Andrea Gershuny- Looking Outwards #1

Takahiro Yamaguchi + So Kanno’s “Senseless Drawing Robot”

Kanno and Yamaguchi’s creation is exactly what it sounds like: a robot that creates drawings devoid of any sensory input from its environment. Placed in front of a wall, it rolls back and fourth on four wheels while swinging a can of spray paint on a pendulum. The robot spray paints the wall at random intervals, creating a drawing on the wall.  What I love about this project is that it is a drawing created (mostly) without human input–after its construction and placement in front of a surface, the robot, though it does not know it, is creating art of its own (though, I suppose, Kanno and Yamaguchi own this art by virtue of creating the machine that created it).
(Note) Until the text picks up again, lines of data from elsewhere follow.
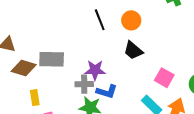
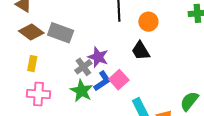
pink square: (164, 78) -> (119, 80), moved
gray cross: (84, 84) -> (83, 67), turned 36
blue L-shape: (107, 91) -> (102, 81), turned -70

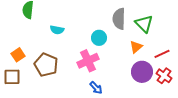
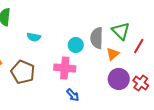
gray semicircle: (119, 19) -> (97, 38), moved
red line: (162, 54) -> (139, 46), moved, turned -35
pink cross: (88, 61) -> (65, 68), turned 30

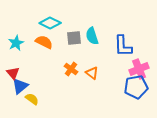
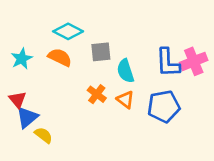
cyan semicircle: (92, 36) -> (125, 71), moved
pink cross: (139, 69) -> (194, 61), moved
blue pentagon: (136, 87) -> (164, 106), moved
I like that this drawing’s creator is unaware that it is a creator, and I like that the drawing was born from a random combination of movements rather than the deliberation of a creator. However, I wish that Kanno and Yamaguchi had given the robot more “choice” and made the drawing even more random–for example, they could have had the robot randomly select colors of spray paint and change between colors at random intervals or had the robot randomly select a wall or space to paint on. (That may actually have been the case; it’s not apparent from the video.) I feel like they are so close to achieving art made without human intervention that, had they pushed the more random aspects of this piece and allowed for more possible combinations of placement, color, etc., the piece would have been much more elegant and striking.
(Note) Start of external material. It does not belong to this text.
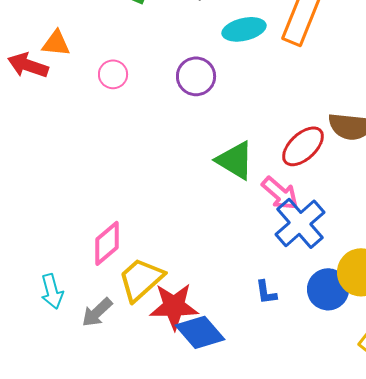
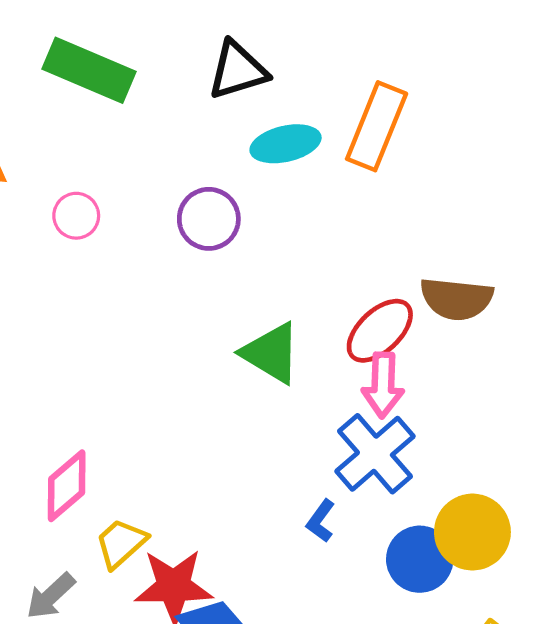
pink arrow: (280, 193) -> (383, 385), moved, turned 51
yellow trapezoid: (141, 279) -> (121, 543), size x0.7
blue L-shape: (266, 292) -> (321, 521), moved, turned 44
Dominik Strzelec’s “Byzantine Geology”

http://www.dataisnature.com/?p=1594

To be completely honest, I have no idea how Strzelec creates these forms. The blog post linked above says that he uses “multiple generative processes… [such as] Belousov–Zhabotinsky reaction simulation coefficients to generate volumetric forms”. As far as I can tell (or as far as I can understand), a Belousov-Zhabotinsky reaction is a type of chemical reaction which is not thermodynamically stable and results in oscillating, color-changing liquids. Simulating reactions such as these, Strzelec creates three-dimensional forms with wildly varying, vibrant color schemes that look almost like psychedelic models of the Grand Canyon. In some of his pieces, Strzelec adds a floor underneath these generated forms, turning them from elegant computer-generated forms into “speculative archetecture”, bringing them from the abstract digital space to at least an imitation of the real world. While I do sort of like these forms on their on, as automatic computer-generated imagery, I wish Strzelec had not just stopped at simulating a floor but had pushed these models into real-life sculptures–I can just imagine turning these forms into sculptures, so large that people can walk through them.

Takeshi Murata’s “Pink Dot”

I came across Takeshi Murata’s work on The Creator’s Project blog. Primarily a video artist, Murata has two main branches of his work: mostly hand-drawn animations that rely on computers only to compile the frames, such as his video “Melter 02” below, and videos made using After Effects and other such programs which exploit glitches and flaws in digital video, transforming mundane and mass-produced media into a sublime combination of imagery (both recognizable and abstract), color, and sound. I am absolutely in love with Murata’s work and how it takes things that we perceive as banal or at least ordinary–like film–and crafts it into a sensory experience beyond the video’s intended purpose. My favorite parts of his videos are the ways he uses color, especially the eponymous pink dot in the above video, and how the sound in his videos is somewhat grating, like the video itself, but manages to still create a transcendent aesthetic experience.